╭─ Extracted material

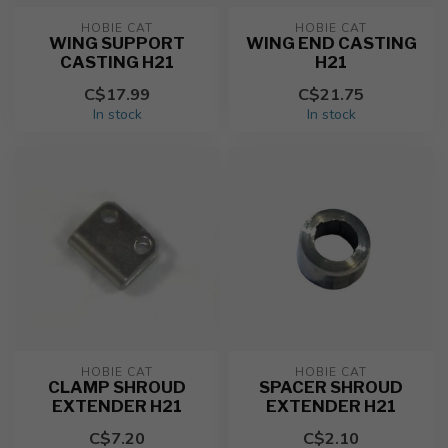
HOBIE CAT
HOBIE CAT
WING SUPPORT
WING END CASTING
CASTING H21
H21
C$17.99
C$21.75
In stock
In stock
HOBIE CAT
HOBIE CAT
CLAMP SHROUD
SPACER SHROUD
EXTENDER H21
EXTENDER H21
C$7.20
C$2.10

╰─

How to complete this task >>
The reply must hold each line of the records verbatim and no pictures.

Written answer >>
HOBIE CAT
HOBIE CAT
WING SUPPORT
WING END CASTING
CASTING H21
H21
C$17.99
C$21.75
In stock
In stock
HOBIE CAT
HOBIE CAT
CLAMP SHROUD
SPACER SHROUD
EXTENDER H21
EXTENDER H21
C$7.20
C$2.10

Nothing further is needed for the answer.